Data for this exercise
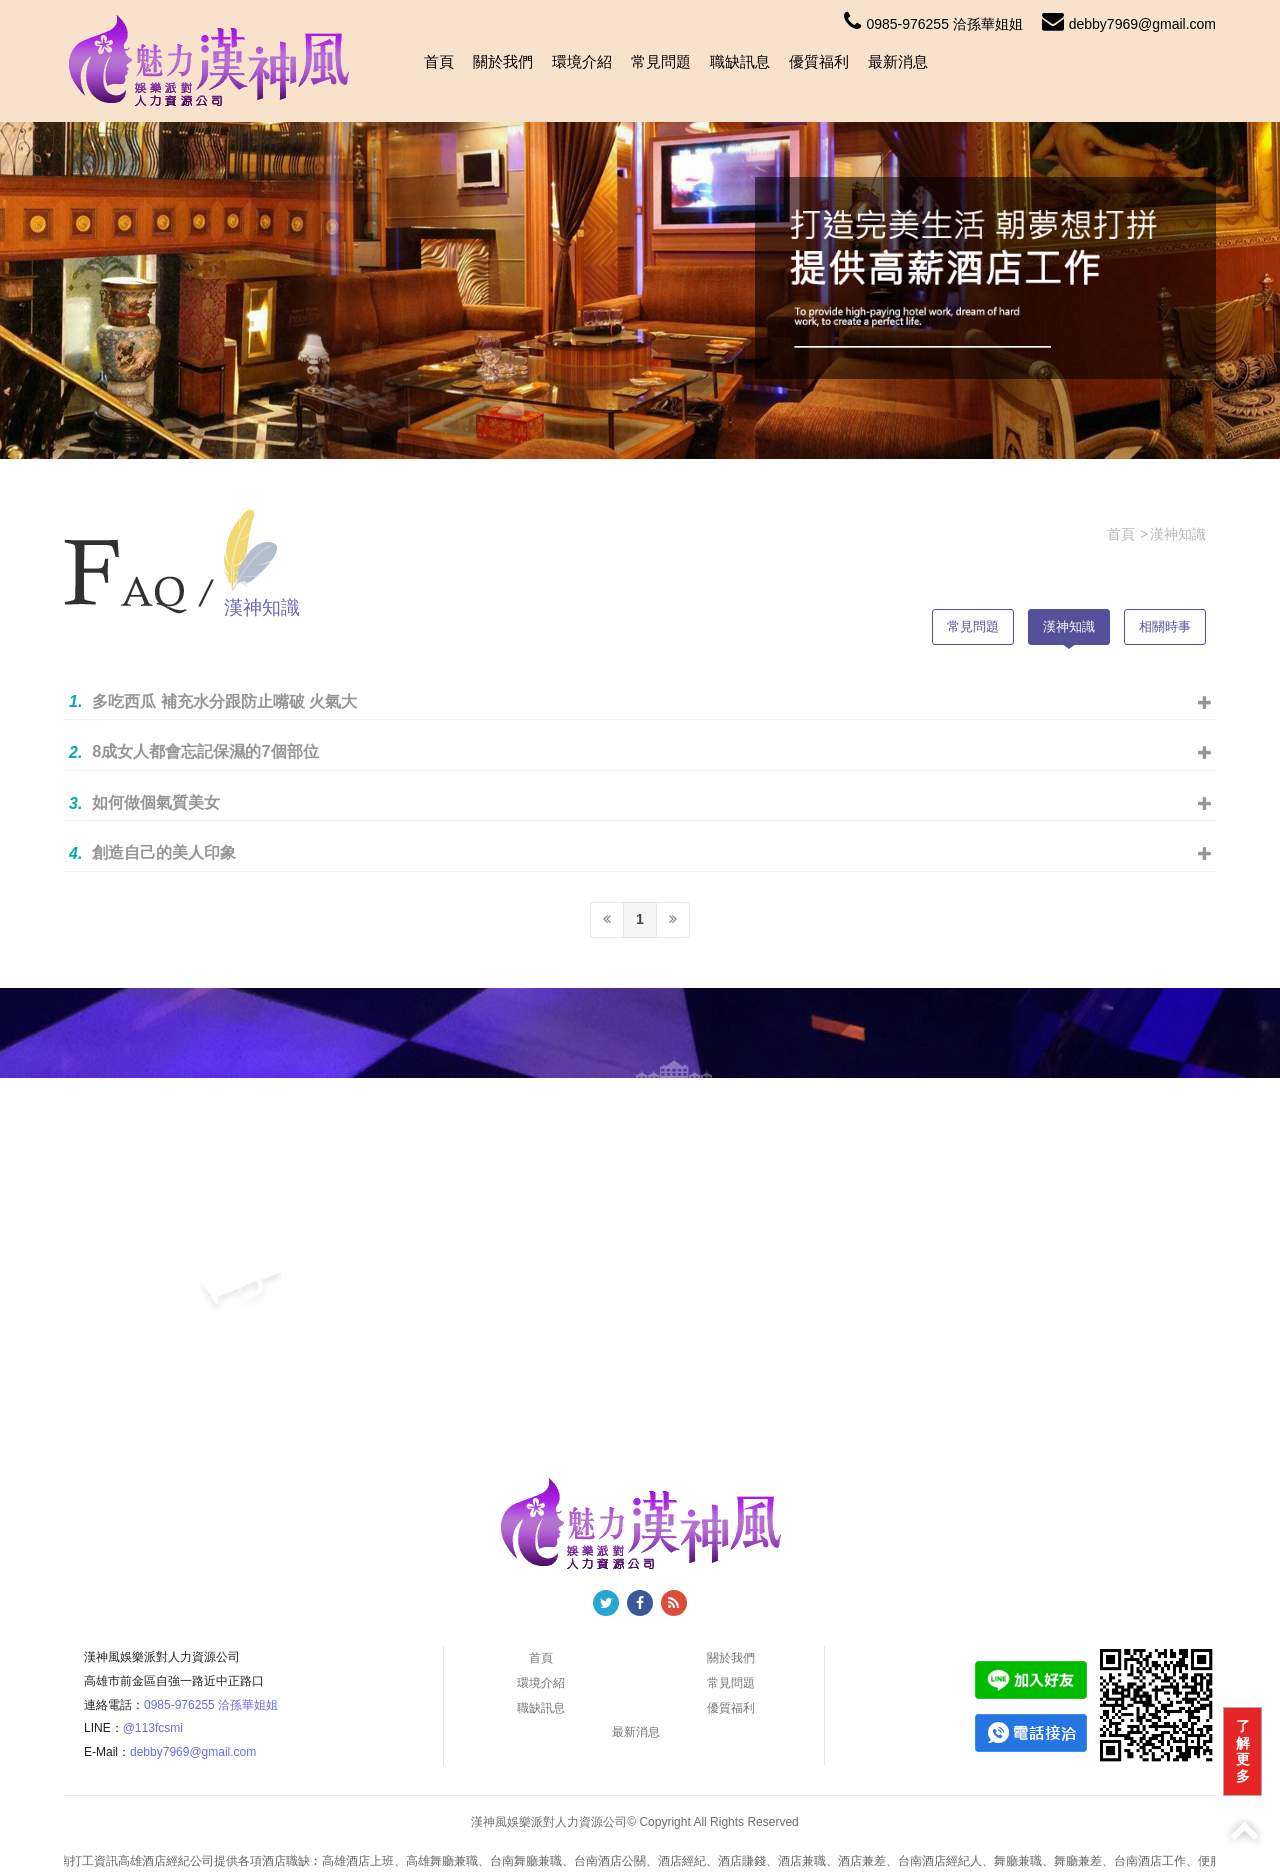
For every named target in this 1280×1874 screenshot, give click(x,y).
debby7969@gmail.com (1129, 24)
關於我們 (503, 61)
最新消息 (898, 61)
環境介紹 (582, 61)
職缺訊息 (740, 61)
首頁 (439, 61)
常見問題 (661, 61)
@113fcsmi (153, 1728)
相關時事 (1165, 626)
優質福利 (819, 61)
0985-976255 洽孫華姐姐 (933, 24)
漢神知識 (1069, 626)
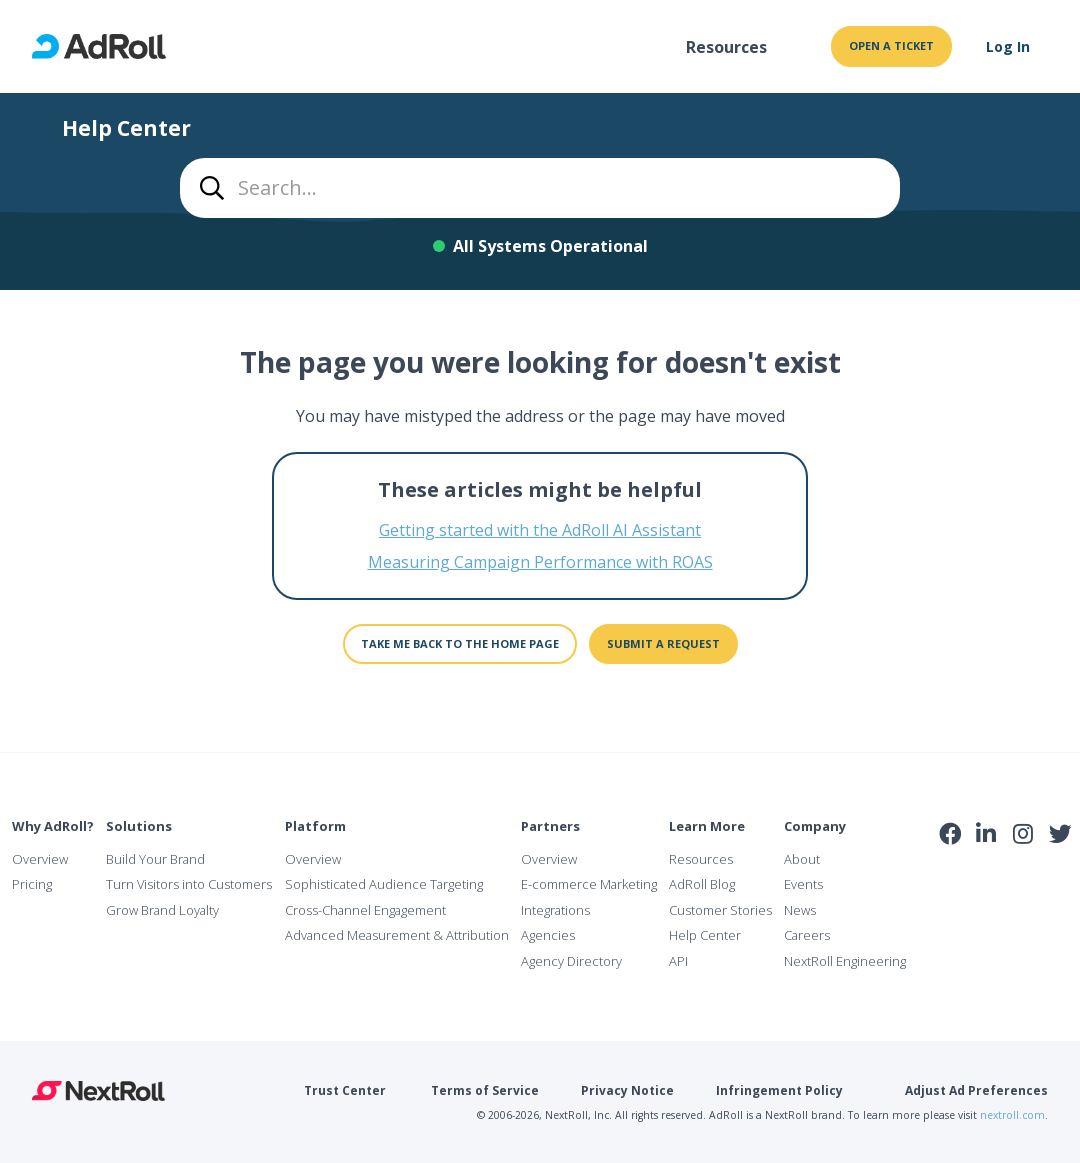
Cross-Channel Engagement (365, 910)
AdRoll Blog (702, 884)
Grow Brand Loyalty (162, 910)
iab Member (950, 878)
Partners (550, 826)
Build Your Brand (155, 859)
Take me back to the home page (460, 643)
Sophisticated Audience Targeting (384, 884)
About (802, 859)
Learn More (707, 826)
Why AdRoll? (53, 826)
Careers (807, 935)
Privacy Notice (627, 1090)
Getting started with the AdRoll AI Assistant (540, 530)
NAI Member (1006, 877)
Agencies (548, 935)
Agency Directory (571, 961)
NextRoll (98, 1091)
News (800, 910)
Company (815, 826)
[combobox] (540, 188)
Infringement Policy (779, 1090)
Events (803, 884)
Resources (726, 47)
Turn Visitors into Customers (189, 884)
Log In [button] (1008, 46)
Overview (40, 859)
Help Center (705, 935)
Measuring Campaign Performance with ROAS (540, 562)
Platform (315, 826)
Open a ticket (891, 45)
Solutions (139, 826)
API (678, 961)
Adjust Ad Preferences (976, 1090)
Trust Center (345, 1090)
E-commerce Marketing (589, 884)
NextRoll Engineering (845, 961)
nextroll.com (1012, 1115)
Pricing (32, 884)
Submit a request (663, 643)
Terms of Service (485, 1090)
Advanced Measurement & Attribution (397, 935)
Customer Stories (720, 910)
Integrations (555, 910)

Work required
The data above must be given again in full and unaltered, minus its images.

Response to the exercise
For every named target in this 1280×1874 screenshot, give click(x,y).
debby7969@gmail.com (1129, 24)
關於我們 (503, 61)
最新消息 (898, 61)
環境介紹 (582, 61)
職缺訊息 (740, 61)
首頁 (439, 61)
常見問題 (661, 61)
@113fcsmi (153, 1728)
相關時事 (1165, 626)
優質福利 (819, 61)
0985-976255 洽孫華姐姐 (933, 24)
漢神知識 (1069, 626)
Cross-Channel Engagement (365, 910)
AdRoll Blog (702, 884)
Grow Brand Loyalty (162, 910)
iab Member (950, 878)
Partners (550, 826)
Build Your Brand (155, 859)
Take me back to the home page (460, 643)
Sophisticated Audience Targeting (384, 884)
About (802, 859)
Learn More (707, 826)
Why AdRoll? (53, 826)
Careers (807, 935)
Privacy Notice (627, 1090)
Getting started with the AdRoll AI Assistant (540, 530)
NAI Member (1006, 877)
Agencies (548, 935)
Agency Directory (571, 961)
NextRoll (98, 1091)
News (800, 910)
Company (815, 826)
[combobox] (540, 188)
Infringement Policy (779, 1090)
Events (803, 884)
Resources (726, 47)
Turn Visitors into Customers (189, 884)
Log In [button] (1008, 46)
Overview (40, 859)
Help Center (705, 935)
Measuring Campaign Performance with ROAS (540, 562)
Platform (315, 826)
Open a ticket (891, 45)
Solutions (139, 826)
API (678, 961)
Adjust Ad Preferences (976, 1090)
Trust Center (345, 1090)
E-commerce Marketing (589, 884)
NextRoll Engineering (845, 961)
nextroll.com (1012, 1115)
Pricing (32, 884)
Submit a request (663, 643)
Terms of Service (485, 1090)
Advanced Measurement & Attribution (397, 935)
Customer Stories (720, 910)
Integrations (555, 910)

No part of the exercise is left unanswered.